One of the pitfalls of designing a course is that the designer does not consider the user into the plans, or thinks they know better than the user.
I have had trouble in the past with this issue. My circumstance was such that it lended itself to that very attitude. I was teaching very young students (Kindergarten in Korea - age 5-6), and I was teaching students a second language that happens to be my native tongue. It is hard to accept that very young children speaking a second language you grew up speaking have much to offer in the way of helping you design lessons and content. However, much like 'satisfying the cat', I still had to make them learn and happy. I am seeing that more clearly now. The only feedback I generally used was how engaged the students were and their facial expressions. I am now teaching older students and redesigning the class I am teaching, so it has been thrust upon me how important good learner feedback is. Especially now that we are scaling it up to more classes.
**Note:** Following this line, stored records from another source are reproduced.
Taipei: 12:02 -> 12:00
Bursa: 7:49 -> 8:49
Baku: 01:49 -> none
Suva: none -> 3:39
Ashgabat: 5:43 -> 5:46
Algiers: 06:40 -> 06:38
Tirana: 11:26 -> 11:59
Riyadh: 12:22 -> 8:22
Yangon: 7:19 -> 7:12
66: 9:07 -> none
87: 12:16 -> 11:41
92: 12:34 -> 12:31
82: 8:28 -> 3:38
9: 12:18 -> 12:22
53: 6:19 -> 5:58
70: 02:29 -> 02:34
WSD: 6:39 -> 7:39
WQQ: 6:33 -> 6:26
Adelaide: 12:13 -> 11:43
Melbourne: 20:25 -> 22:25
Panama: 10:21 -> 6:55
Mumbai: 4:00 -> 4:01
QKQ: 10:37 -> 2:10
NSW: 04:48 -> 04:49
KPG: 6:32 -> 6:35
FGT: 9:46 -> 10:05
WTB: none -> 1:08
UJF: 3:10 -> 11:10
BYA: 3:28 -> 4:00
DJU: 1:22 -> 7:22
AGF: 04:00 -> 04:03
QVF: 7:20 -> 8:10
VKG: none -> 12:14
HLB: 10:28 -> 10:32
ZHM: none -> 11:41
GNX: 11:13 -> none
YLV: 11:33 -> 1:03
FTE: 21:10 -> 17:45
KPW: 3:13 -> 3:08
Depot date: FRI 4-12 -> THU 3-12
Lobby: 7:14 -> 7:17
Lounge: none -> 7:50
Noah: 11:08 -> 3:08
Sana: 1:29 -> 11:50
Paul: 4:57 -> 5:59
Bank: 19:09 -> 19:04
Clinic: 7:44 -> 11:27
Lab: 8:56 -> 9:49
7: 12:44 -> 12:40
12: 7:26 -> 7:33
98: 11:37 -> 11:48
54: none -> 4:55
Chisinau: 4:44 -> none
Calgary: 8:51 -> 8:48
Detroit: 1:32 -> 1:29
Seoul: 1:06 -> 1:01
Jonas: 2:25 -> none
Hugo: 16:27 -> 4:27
I generally use quite a bit of verbal interaction for feedback. I ask the students as much as I can what they thought of certain things. I have done that a lot this year in regards to the online environment I have been trying out. I realize that is not enough though. First, many students are too shy or not interested enough to offer a response. This means I could be missing a large percentage of my students' voices that might disagree with the students who are talking to me. Secondly, I am trusting their honesty when they speak to me directly. Some students will likely exaggerate one way or another based on my presence. They know I am looking and listening to them, and that can alter the feedback for better or worse. And finally, they are put on the spot because I ask them when I have time, not necessarily when they are ready to answer. I have a schedule to follow and meet, so I cannot accept responses on their terms. In other words, even when trying to avoid this pitfall, I am still not getting the whole picture.
This year, I am planning on creating many opportunities for students to offer feedback, so I can get the best possible information. I will still ask, but I will also have surveys and discussion options for students. The surveys offer anonymity and the discussions offer flexibility.
The final pitfall is how to use the feedback. I think some teachers that collect good data might still fall into the cherry-picking pitfall. Getting good feedback from your users does not work well if the only feedback addressed is what fits with what you wanted to fix anyway. This is a common problem for people and data/statistics in the first place. I will try and be as objective about the feedback as possible and accept that there might be things I will not be comfortable with that still need to be done. I am not talking about unacceptable things the students request, but a style of teaching I am not comfortable with or lessons, games, or materials I am not used to using.
I think the best way to avoid these pitfalls is to accept that everything we design to teach with is a river that is temporary. If we can accept that, we just might not hold on to certain aspects of our instruction too hard and we will be able to change with the feedback and times.
I find it funny that I keep coming back to a quote (though unconfirmed) by Coco Chanel, "Get dressed, then take one thing off." She was speaking of women's habits of over-accessorizing, but I feel it can apply to almost anything. Design something, then be prepared to throw some of it out, or change some of it without being too attached. This is the way design will work best.